The main objectives for maintaining the SLR (Statutory Liquidity Ratio - mandated investments in government securities) ratio are the following:

   ** To control the expansion of bank credit. By changing the level of SLR, the Reserve Bank of India (RBI) can increase or decrease bank credit expansion.

**   To ensure the solvency of commercial banks.
   
** To compel the commercial banks to invest in government securities like government bonds.

If any Indian bank fails to maintain the required level of SLR, then it becomes liable to pay penalty to RBI. The defaulter bank pays penal interest at the rate of 3 % per annum above the Bank Rate, on the shortfall amount for that particular day.
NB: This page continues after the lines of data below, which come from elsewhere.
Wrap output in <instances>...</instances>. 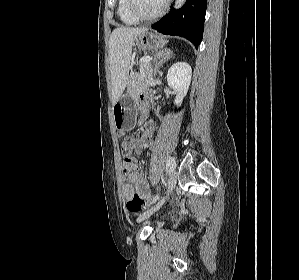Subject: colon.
I'll use <instances>...</instances> for the list:
<instances>
[{
    "mask_svg": "<svg viewBox=\"0 0 299 280\" xmlns=\"http://www.w3.org/2000/svg\"><path fill=\"white\" fill-rule=\"evenodd\" d=\"M133 136H138V131L132 132ZM134 137H130L123 142V175L135 172L139 168V162L131 155L132 144ZM146 201L139 196H134L132 199L127 200L126 208L130 212H137L145 206Z\"/></svg>",
    "mask_w": 299,
    "mask_h": 280,
    "instance_id": "colon-1",
    "label": "colon"
}]
</instances>
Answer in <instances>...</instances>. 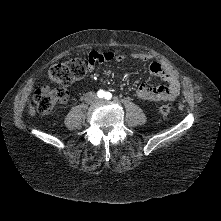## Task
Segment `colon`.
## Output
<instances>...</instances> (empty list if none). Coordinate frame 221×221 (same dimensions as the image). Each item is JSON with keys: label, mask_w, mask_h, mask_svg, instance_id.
I'll list each match as a JSON object with an SVG mask.
<instances>
[{"label": "colon", "mask_w": 221, "mask_h": 221, "mask_svg": "<svg viewBox=\"0 0 221 221\" xmlns=\"http://www.w3.org/2000/svg\"><path fill=\"white\" fill-rule=\"evenodd\" d=\"M89 70L88 64L82 59L74 58L65 63L54 65L49 70L50 79L63 86L68 85L78 79L83 78ZM69 93L63 88H51L42 86L33 95L34 102L41 114L49 113L57 105L64 103L68 99ZM171 111L169 105H161L158 113L167 116Z\"/></svg>", "instance_id": "obj_1"}]
</instances>
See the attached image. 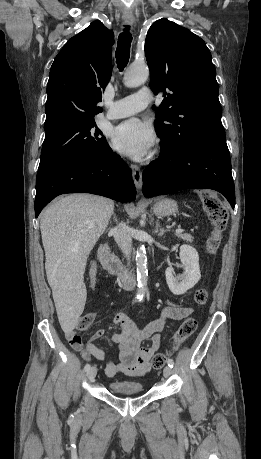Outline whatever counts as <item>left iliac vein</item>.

But, according to the Circular, released by the Department of Banking Operations and Development, RBI; if the defaulter bank continues to default on the next working day, then the rate of penal interest can be increased to 5 % per annum above the Bank Rate. This restriction is imposed by RBI on banks to make funds available to customers on demand as soon as possible.

Gold and government securities (or gilts) are included along with cash because they are highly liquid and safe assets.

The RBI can increase the SLR to contain inflation, suck liquidity in the market, to tighten the measure to safeguard the customers money. In a growing economy banks would like to invest in stock market, not in government securities or / gold as the latter would yield less returns. One more reason is long term government securities (or / any bond) are sensitive to interest rate changes.

But in an emerging economy interest rate change is a common activity.